> [TASK]: The answer must be a single number: how many lines of the records below hold the word "arquitectura".

> [GIVEN INFORMATION]:

◆ ◆ ◆ ◆

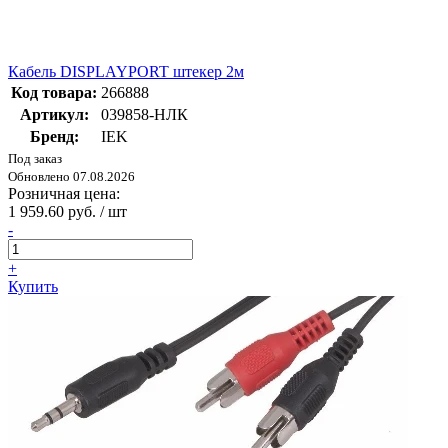
Кабель DISPLAYPORT штекер 2м
Код товара:
266888
Артикул:
039858-НЛК
Бренд:
IEK
Под заказ
Обновлено 07.08.2026
Розничная цена:
1 959.60 руб. / шт
-
+
Купить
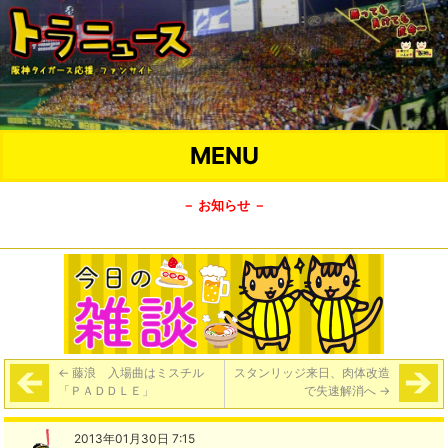
MENU
－ お知らせ －
←
藤浪 入場曲はミスチル
スタンリッジ来日、肉体改造
「ＰＡＤＤＬＥ」
で失速解消へ
→
2013年01月30日 7:15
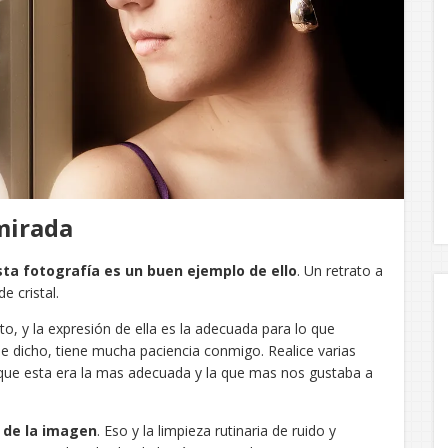
 mirada
sta fotografía es un buen ejemplo de ello
. Un retrato a
e cristal.
o, y la expresión de ella es la adecuada para lo que
dicho, tiene mucha paciencia conmigo. Realice varias
 que esta era la mas adecuada y la que mas nos gustaba a
s de la imagen
. Eso y la limpieza rutinaria de ruido y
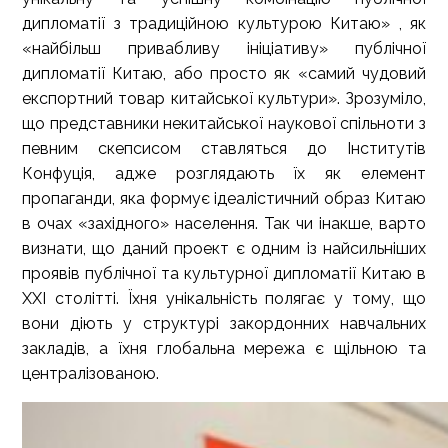
дипломатії з традиційною культурою Китаю» , як
«найбільш привабливу ініціативу» публічної
дипломатії Китаю, або просто як «самий чудовий
експортний товар китайської культури». Зрозуміло,
що представники некитайської наукової спільноти з
певним скепсисом ставляться до Інститутів
Конфуція, адже розглядають їх як елемент
пропаганди, яка формує ідеалістичний образ Китаю
в очах «західного» населення. Так чи інакше, варто
визнати, що даний проект є одним із найсильніших
проявів публічної та культурної дипломатії Китаю в
XXI столітті. Їхня унікальність полягає у тому, що
вони діють у структурі закордонних навчальних
закладів, а їхня глобальна мережа є щільною та
централізованою.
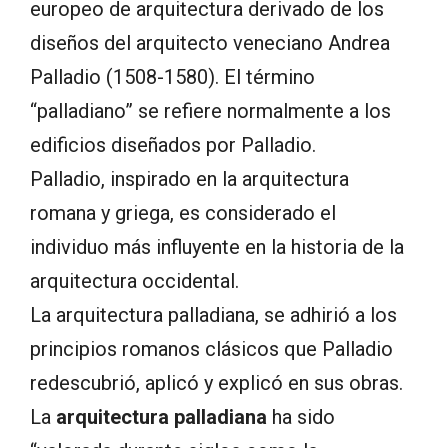
europeo de arquitectura derivado de los
diseños del arquitecto veneciano Andrea
Palladio (1508-1580). El término
“palladiano” se refiere normalmente a los
edificios diseñados por Palladio.
Palladio, inspirado en la arquitectura
romana y griega, es considerado el
individuo más influyente en la historia de la
arquitectura occidental.
La arquitectura palladiana, se adhirió a los
principios romanos clásicos que Palladio
redescubrió, aplicó y explicó en sus obras.
La
arquitectura palladiana
ha sido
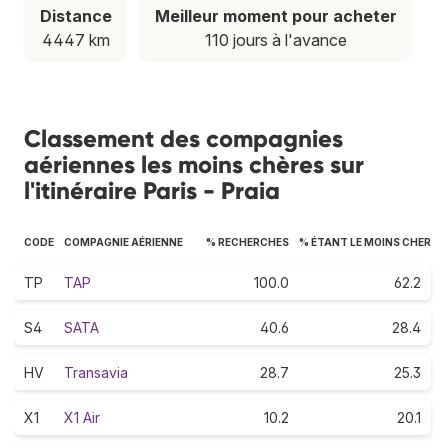
Distance
Meilleur moment pour acheter
4447 km
110 jours à l'avance
Classement des compagnies
aériennes les moins chères sur
l'itinéraire Paris - Praia
CODE
COMPAGNIE AÉRIENNE
% RECHERCHES
% ÉTANT LE MOINS CHER
TP
TAP
100.0
62.2
S4
SATA
40.6
28.4
HV
Transavia
28.7
25.3
X1
X1 Air
10.2
20.1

◆ ◆ ◆ ◆

> [ANSWER TO THE PROBLEM]: 5